Germany Keeps Finding World War II-Era Bombs

Bomb-disposal experts have defused a U.S. explosive discovered at the airport in Hannover.

The detonator of a World War II unexploded ordnance, after it was successfully defused in Dortmund on November 3, 2013  (Ina Fassbender / Reuters)

Bomb-disposal technicians have discovered and defused a World War II-era bomb at the airport in the German city of Hannover, forcing more than 50 flights to be diverted to other airports.

The 551-pound American bomb was unearthed Sunday after experts conducting tests of soil in an area due for pavement resurfacing detected some magnetic interference, the AP reported. The explosive had remained untouched for more than 70 years.

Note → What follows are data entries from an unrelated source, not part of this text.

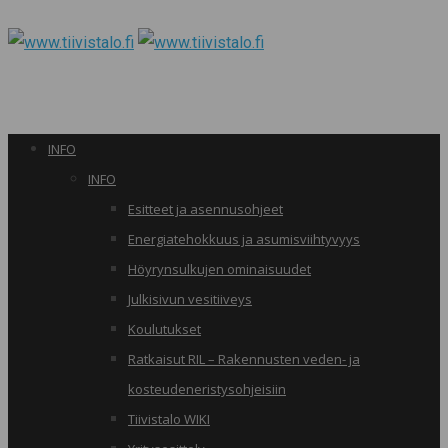
INFO
INFO
Esitteet ja asennusohjeet
Energiatehokkuus ja asumisviihtyvyys
Höyrynsulkujen ominaisuudet
Julkisivun vesitiiveys
Koulutukset
Ratkaisut RIL – Rakennusten veden- ja
kosteudeneristysohjeisiin
Tiivistalo WIKI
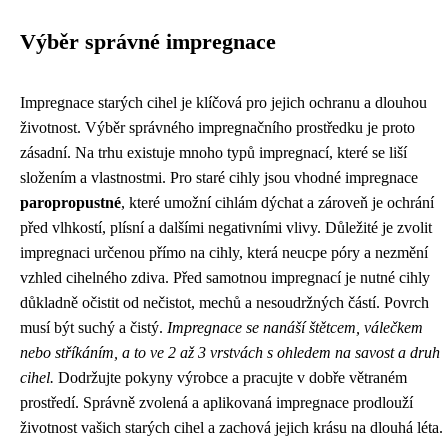
Výběr správné impregnace
Impregnace starých cihel je klíčová pro jejich ochranu a dlouhou
životnost. Výběr správného impregnačního prostředku je proto
zásadní. Na trhu existuje mnoho typů impregnací, které se liší
složením a vlastnostmi. Pro staré cihly jsou vhodné impregnace
paropropustné
, které umožní cihlám dýchat a zároveň je ochrání
před vlhkostí, plísní a dalšími negativními vlivy. Důležité je zvolit
impregnaci určenou přímo na cihly, která neucpe póry a nezmění
vzhled cihelného zdiva. Před samotnou impregnací je nutné cihly
důkladně očistit od nečistot, mechů a nesoudržných částí. Povrch
musí být suchý a čistý.
Impregnace se nanáší štětcem, válečkem
nebo stříkáním, a to ve 2 až 3 vrstvách s ohledem na savost a druh
cihel.
Dodržujte pokyny výrobce a pracujte v dobře větraném
prostředí. Správně zvolená a aplikovaná impregnace prodlouží
životnost vašich starých cihel a zachová jejich krásu na dlouhá léta.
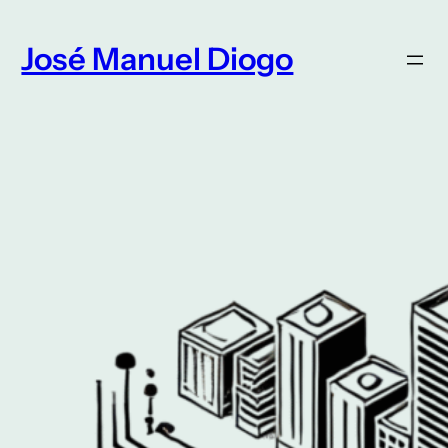
Saltar
para
José Manuel Diogo
o
conteúdo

Long after World War II ended, German authorities are still finding and deactivating unexploded bombs, mines, and other munitions throughout the country. Allied countries dropped nearly 2.7 million tons of bombs during the war. Nearly half of those came from American and British air forces and fell on Germany. To this day, hundreds of tons of undetonated ordnance are uncovered on German soil every year.

The decades-old bombs are often found during construction or excavation operations, and their careful detonations can require large evacuations. In December 2011, half of the population of Koblenz—about 45,000—was evacuated as bomb-disposal experts spent three hours deactivating two bombs, one American and one British, discovered in the riverbed of the Rhine river during a dry spell. In August 2012, 2,500 people in Munich were evacuated near a bar set to be demolished after workers discovered a U.S. bomb. In May 2015, 20,000 Cologne residents were forced to leave their homes because of a bomb found while crews prepared for the construction of a pipeline.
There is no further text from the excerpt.